Canadian Parliamentary Review

Current Issue
Canadian Region CPA
Archives
Upcoming Issue
Editorial and Stylistic Guidelines
Subscribe

Search
HomeContact UsFrançais

PDF
Rethinking the Role of Parliamentary Libraries
Gaston Bernier

Parliamentary and legislative libraries usually have a very pragmatic approach to the documentary needs of elected representatives and their staffs. The collections built up over the past 200 years devoted considerable room to literary and scientific classics, alongside publications of governments and assemblies themselves, as well as national, regional and local newspapers. In many cases, legislative libraries, which appeared before so-called national libraries and often before public libraries, acquired and conserved documents in all possible disciplines and all fields of interest. However, thinking about the documentary needs of national or local elected representatives has been very limited, judging from the few publications on the subject in the past 50 years. This article suggests we need to rethink the role of libraries to serve the needs of legislators. 

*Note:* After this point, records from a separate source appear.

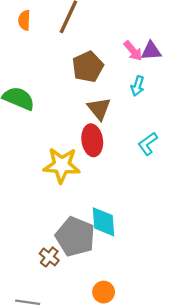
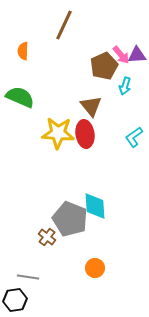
orange semicircle: (24, 20) -> (23, 51), moved
brown pentagon: (88, 67) -> (104, 66), moved
yellow star: (62, 165) -> (58, 133), moved

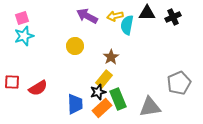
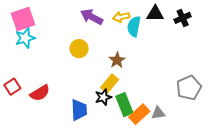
pink square: (22, 18) -> (23, 19), size x1.6
red square: (12, 82) -> (12, 87), turned -35
gray triangle: (150, 107) -> (158, 113), size x0.6
orange rectangle: (102, 108) -> (139, 114), moved

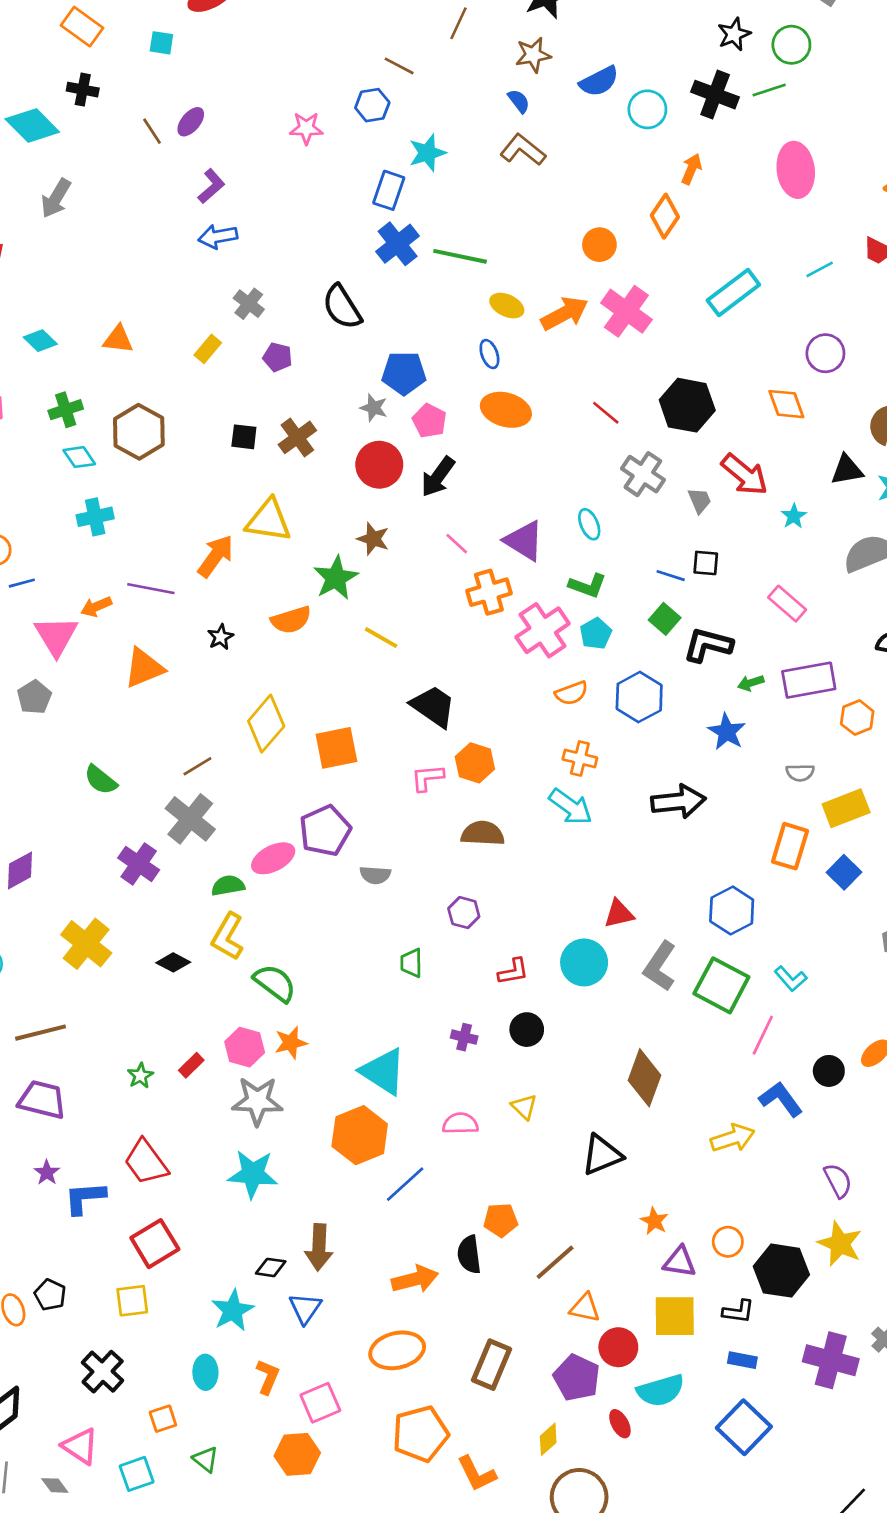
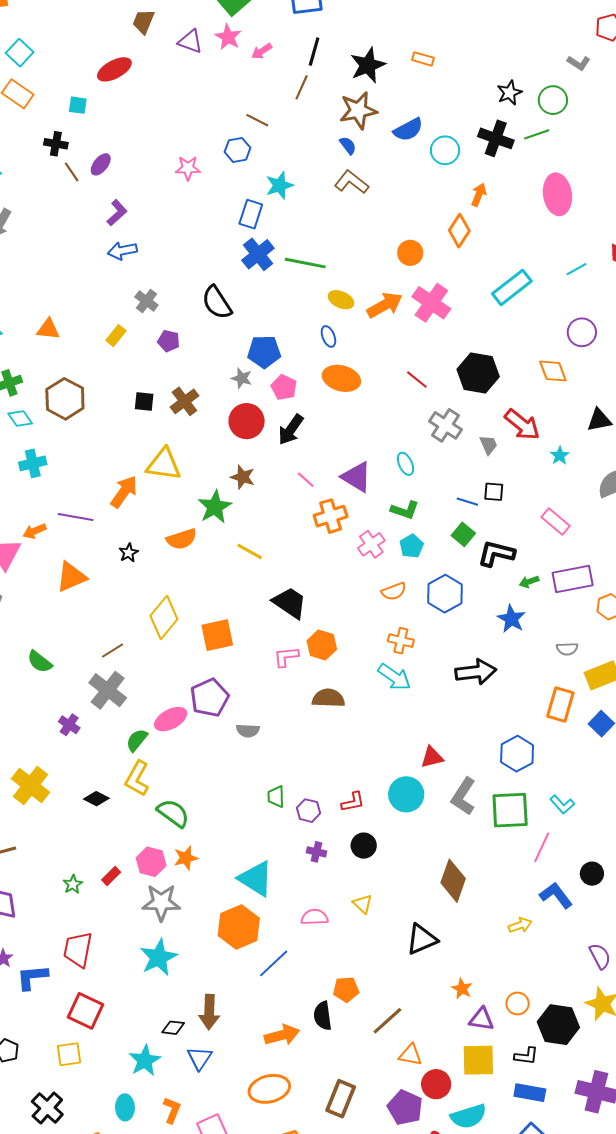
brown star: (533, 55) -> (358, 110), size x1.4
black cross: (83, 90) -> (56, 144), moved
pink cross: (543, 630) -> (371, 544), size x0.7
purple cross: (139, 864) -> (69, 725), size x0.7
green semicircle: (228, 886) -> (137, 740), turned -40
purple hexagon: (464, 913) -> (309, 811), moved
green square: (721, 985) -> (510, 810), turned -30
yellow arrow: (733, 1138) -> (520, 925), size x0.7
red trapezoid: (146, 1162) -> (78, 949), turned 48
cyan star: (253, 1174) -> (159, 957), turned -30
red square: (155, 1244) -> (85, 1011), turned -33
blue rectangle: (742, 1360) -> (530, 1093), size x1.4

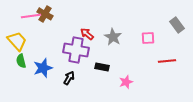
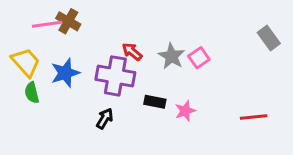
pink square: (148, 38) -> (199, 58), moved, turned -32
red line: (167, 61) -> (254, 117), moved
blue star: (43, 68) -> (65, 73), moved
pink star: (126, 82) -> (185, 111), moved

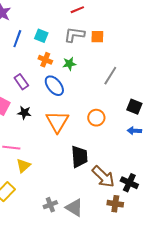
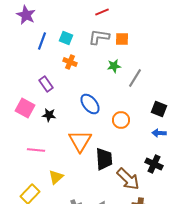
green star: (69, 64) -> (114, 66), moved
blue ellipse: (54, 86) -> (90, 104), moved
orange triangle: (57, 122) -> (80, 141), moved
yellow triangle: (23, 166) -> (56, 177), moved
black cross: (129, 183) -> (154, 164), moved

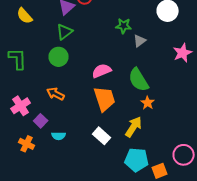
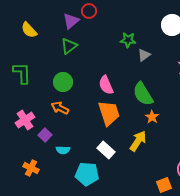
green circle: (59, 57) -> (63, 82), moved
pink semicircle: (102, 71) -> (106, 85), turned -90
orange cross: (27, 144) -> (31, 168), moved
cyan pentagon: (137, 160) -> (87, 174), moved

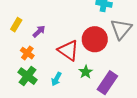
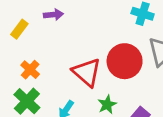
purple arrow: (39, 31) -> (53, 15), moved, turned 32

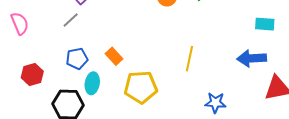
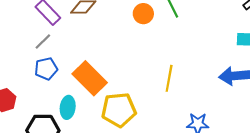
orange rectangle: (114, 56) -> (90, 78), size x1.8
blue pentagon: (77, 59) -> (46, 69), moved

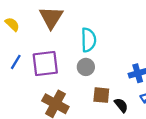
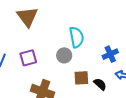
cyan semicircle: (88, 40) -> (77, 37), moved
purple square: (45, 64) -> (28, 58), size x0.7

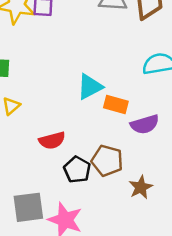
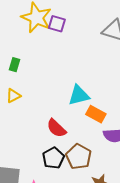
red semicircle: (52, 140) -> (56, 128), moved, turned 45

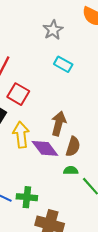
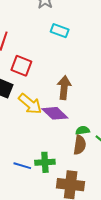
yellow arrow: (21, 135) -> (30, 104), turned 145
brown semicircle: (73, 147) -> (80, 145), moved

The documentary needs of elected representatives are based on the duties that fall to them: legislation, monitoring of government action, liaison between citizens and government, facilitation of society as a whole. The necessary and desired documentation will differ with the member, type of activity he or she favours and the member’s area of intervention (economy, culture, social issues, public education and so on). In all cases, it will be taken for granted that the library or documentation centre will have and conserve as much data as possible, current and up to date, on the national situation: publications of the government, government departments and agencies, national and local newspapers, monographs on the country and its regions and so on. This kind of collection will be of use to all members, regardless of their chosen fields. Beyond that, the legislative specialist should have suitable collections, the comptroller as well, and so on. It would be interesting to see whether these assumptions can be verified and whether assemblies can use them to derive guidelines for the immediate future and the longer term. In the same line of thinking, an attempt could be made to determine whether the information needs of parliamentarians are different depending whether one views Parliament as a whole, committees, political groups and parties and, lastly, parliamentarians taken individually. 

In recent years, a significant convergence has been observed between research services, independent and library services, and parliamentary committees. Previously, the services provided at the request of committees represented a small portion of the total number of hours worked. The support of research department officers appears to be highly appreciated by parliamentarians and committee management teams. In this area, collaboration does not go so far as to include documentary information specialists in the strict sense of that term. Should that possibility be considered, or can research department officers continue acting in this capacityquestion 

In attempting to determine the documentary requirements of the parliamentary environment, other approaches can be used, with the emphasis on the types of information that are desired or useful. The typologies presented in a North American context could help determine a division between the contribution of libraries and those of other bodies, because it must be observed that libraries must rely on multiple sources of information and that politicians do not hesitate to use the full range of sources. Consequently, the distinctions between information (from raw data to their interpretation) and knowledge, and between technical information and so-called political information could help in determining documentary tasks and setting their limits or borders. 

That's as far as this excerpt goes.